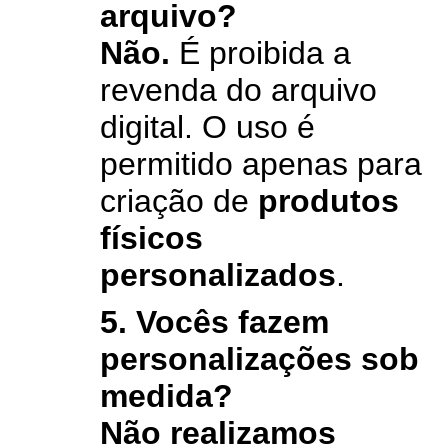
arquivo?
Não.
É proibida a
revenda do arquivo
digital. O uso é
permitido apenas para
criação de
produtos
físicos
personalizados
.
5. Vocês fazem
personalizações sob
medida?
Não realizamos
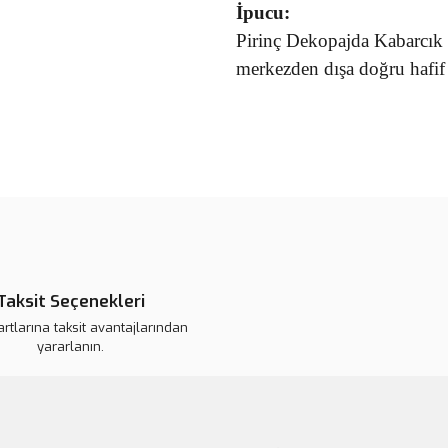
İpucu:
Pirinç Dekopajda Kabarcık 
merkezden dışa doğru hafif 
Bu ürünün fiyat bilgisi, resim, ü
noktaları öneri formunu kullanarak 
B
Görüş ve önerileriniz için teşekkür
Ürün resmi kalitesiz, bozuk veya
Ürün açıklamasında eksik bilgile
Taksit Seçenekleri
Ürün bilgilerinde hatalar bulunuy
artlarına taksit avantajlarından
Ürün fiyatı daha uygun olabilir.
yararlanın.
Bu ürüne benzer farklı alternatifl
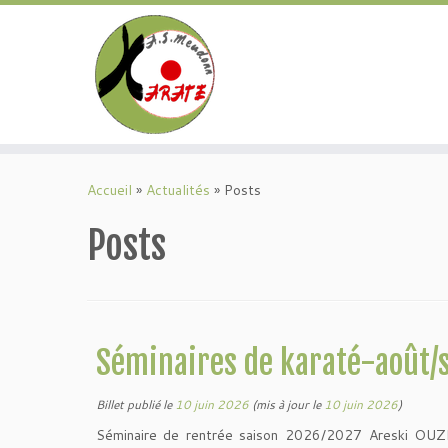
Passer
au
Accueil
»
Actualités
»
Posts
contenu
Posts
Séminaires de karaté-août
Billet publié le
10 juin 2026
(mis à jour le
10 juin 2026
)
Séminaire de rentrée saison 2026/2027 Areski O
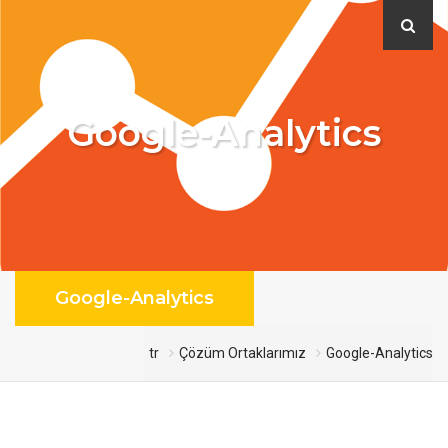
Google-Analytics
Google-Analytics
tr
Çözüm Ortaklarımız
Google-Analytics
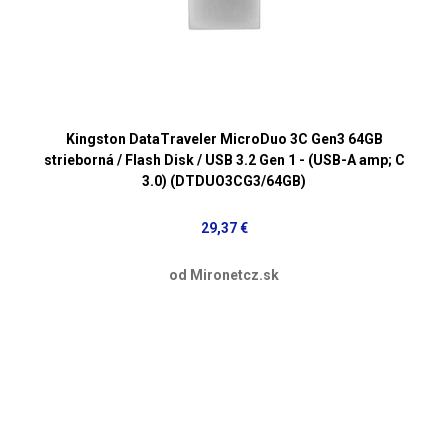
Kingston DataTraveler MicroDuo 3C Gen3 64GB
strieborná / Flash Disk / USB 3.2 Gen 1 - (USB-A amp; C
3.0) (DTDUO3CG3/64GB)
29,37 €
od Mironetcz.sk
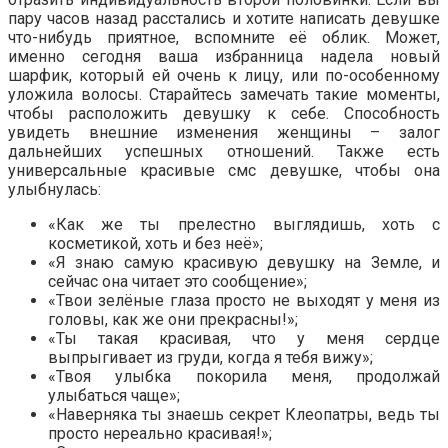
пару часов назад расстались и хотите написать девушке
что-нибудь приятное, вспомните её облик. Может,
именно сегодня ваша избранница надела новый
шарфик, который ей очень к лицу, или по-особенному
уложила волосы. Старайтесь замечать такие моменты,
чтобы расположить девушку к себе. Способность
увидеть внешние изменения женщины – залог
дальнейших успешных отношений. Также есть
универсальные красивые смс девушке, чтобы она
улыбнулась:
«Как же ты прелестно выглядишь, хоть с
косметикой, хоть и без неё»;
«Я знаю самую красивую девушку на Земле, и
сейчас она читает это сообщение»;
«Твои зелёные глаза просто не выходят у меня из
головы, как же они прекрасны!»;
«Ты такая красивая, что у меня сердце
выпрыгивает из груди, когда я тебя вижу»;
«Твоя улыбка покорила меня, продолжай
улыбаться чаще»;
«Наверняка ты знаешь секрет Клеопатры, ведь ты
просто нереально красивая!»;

The task
Repeat every line above exactly, minus the pictures.

Task solution
arquivo?
Não.
É proibida a
revenda do arquivo
digital. O uso é
permitido apenas para
criação de
produtos
físicos
personalizados
.
5. Vocês fazem
personalizações sob
medida?
Não realizamos
İpucu:
Pirinç Dekopajda Kabarcık 
merkezden dışa doğru hafif 
Bu ürünün fiyat bilgisi, resim, ü
noktaları öneri formunu kullanarak 
B
Görüş ve önerileriniz için teşekkür
Ürün resmi kalitesiz, bozuk veya
Ürün açıklamasında eksik bilgile
Taksit Seçenekleri
Ürün bilgilerinde hatalar bulunuy
artlarına taksit avantajlarından
Ürün fiyatı daha uygun olabilir.
yararlanın.
Bu ürüne benzer farklı alternatifl
Passer
au
Accueil
»
Actualités
»
Posts
contenu
Posts
Séminaires de karaté-août
Billet publié le
10 juin 2026
(mis à jour le
10 juin 2026
)
Séminaire de rentrée saison 2026/2027 Areski O
Google-Analytics
Google-Analytics
tr
Çözüm Ortaklarımız
Google-Analytics
Kingston DataTraveler MicroDuo 3C Gen3 64GB
strieborná / Flash Disk / USB 3.2 Gen 1 - (USB-A amp; C
3.0) (DTDUO3CG3/64GB)
29,37 €
od Mironetcz.sk
пару часов назад расстались и хотите написать девушке
что-нибудь приятное, вспомните её облик. Может,
именно сегодня ваша избранница надела новый
шарфик, который ей очень к лицу, или по-особенному
уложила волосы. Старайтесь замечать такие моменты,
чтобы расположить девушку к себе. Способность
увидеть внешние изменения женщины – залог
дальнейших успешных отношений. Также есть
универсальные красивые смс девушке, чтобы она
улыбнулась:
«Как же ты прелестно выглядишь, хоть с
косметикой, хоть и без неё»;
«Я знаю самую красивую девушку на Земле, и
сейчас она читает это сообщение»;
«Твои зелёные глаза просто не выходят у меня из
головы, как же они прекрасны!»;
«Ты такая красивая, что у меня сердце
выпрыгивает из груди, когда я тебя вижу»;
«Твоя улыбка покорила меня, продолжай
улыбаться чаще»;
«Наверняка ты знаешь секрет Клеопатры, ведь ты
просто нереально красивая!»;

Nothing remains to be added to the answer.